Querer evitar un spoiler es querer salvaguardar un secreto hueco. La mayoría de los giros de trama que tanto se protegen son si acaso banales. Pero, por sobre todas las cosas, son predecibles: quién se muere, si es un amor no correspondido, si de la enemistad surge la amistad o el amor, quién es el padre… El miedo a tales revelaciones sólo puede encontrar suelo fértil en el corazón de un tibio. Y quien sólo consigue hablar de una película aludiendo a los giros de la trama es un espectador distraído. “No te la quiero dañar”, consigue articular con orgullo, sin embargo.

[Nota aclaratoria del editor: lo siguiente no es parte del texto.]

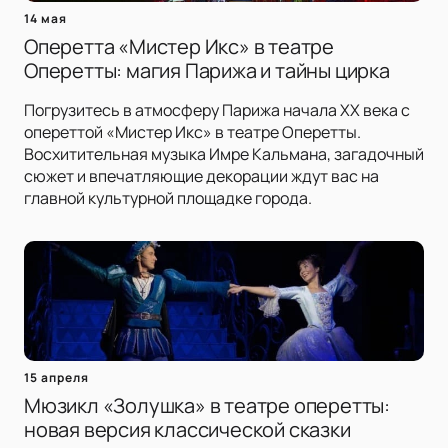
14 мая
Оперетта «Мистер Икс» в театре
Оперетты: магия Парижа и тайны цирка
Погрузитесь в атмосферу Парижа начала XX века с
опереттой «Мистер Икс» в театре Оперетты.
Восхитительная музыка Имре Кальмана, загадочный
сюжет и впечатляющие декорации ждут вас на
главной культурной площадке города.
15 апреля
Мюзикл «Золушка» в театре оперетты:
новая версия классической сказки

Quizás antes de Netflix, pero especialmente con su ayuda, consumimos mucho y no digerimos nada. Al parecer, lo único que puede satisfacer nuestra hambre son giros inesperados y pesados, ilógicos incluso; cuentos desabridos y llenos de aire que se apilan en la palma de la mano como palomitas de maíz y que nos causan la misma distensión estomacal que aquellas.
“No te lo quiero arruinar”, espeta altivo el devorador de películas, el cuentero sin palabras. Pero no hace falta mucho para adivinar que las palomitas vienen con sal, que el padre es el villano, que el héroe sobrevive, que la heroína también ama.

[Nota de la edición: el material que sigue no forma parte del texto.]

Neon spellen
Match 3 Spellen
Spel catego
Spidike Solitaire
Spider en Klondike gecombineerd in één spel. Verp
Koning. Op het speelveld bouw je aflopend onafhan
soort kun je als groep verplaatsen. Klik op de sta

Así, la agonía de la revelación ya se cose en la hechura de la película, consomé bajo en nutrientes. Y este problema se amplifica con nuestra incapacidad para contar historias -o nuestra capacidad para contar historias sólo a partir del cordón grueso y doloroso de una trama predecible. La guerra de las galaxias es una película sobre la soledad, la amistad y el parentesco. Y es, como todas las películas, una película sobre la identidad y la esencia. No obstante, el desprolijo se verá obligado a debatir el matiz de los ojos azules del obtuso Luke Skywalker, la dirección del amor de Leia Organa y a reservarse dos giros finales de la trilogía. Hasta ahora, no sabemos resumir historias, ni pensar en las historias, ni contar historias. A duras penas logramos seguir a tientas una trama que se erige ante nosotros como una sombra bajo la que estamos condenados a habitar.
Además de lo anterior, parece contundente que la agonía que causan los tales spoilers sólo puede provenir de una sociedad que lo único que alcanza a leer son los escasos caracteres que le permiten las entradas de las redes sociales. ¿Libros? Se lee cada vez más poco. ¿Y cómo se sabe eso? Entre otras cosas, el impulso de la lectura es el anhelo del spoiler de los entramados más vitales: conocer que hay después del mar antes de siquiera haber salido de nuestra pequeña ciudad; sentir la trémula vejez aún gozando de la fugitiva juventud; llorar el amor antes de que acabe; amar mucho antes de conocer siquiera el nombre de la amada. Es posible que para leer sea imperativo tanto aceptar la infinitud de la existencia y la confusión universal como sentirse abatido e impulsado por la pregunta que supera nuestra experiencia. Leer es anhelar la revelación; leer es pedir el berraco spoiler.
Así las cosas, camaradas, esta vez la revelación expone al verdadero enemigo.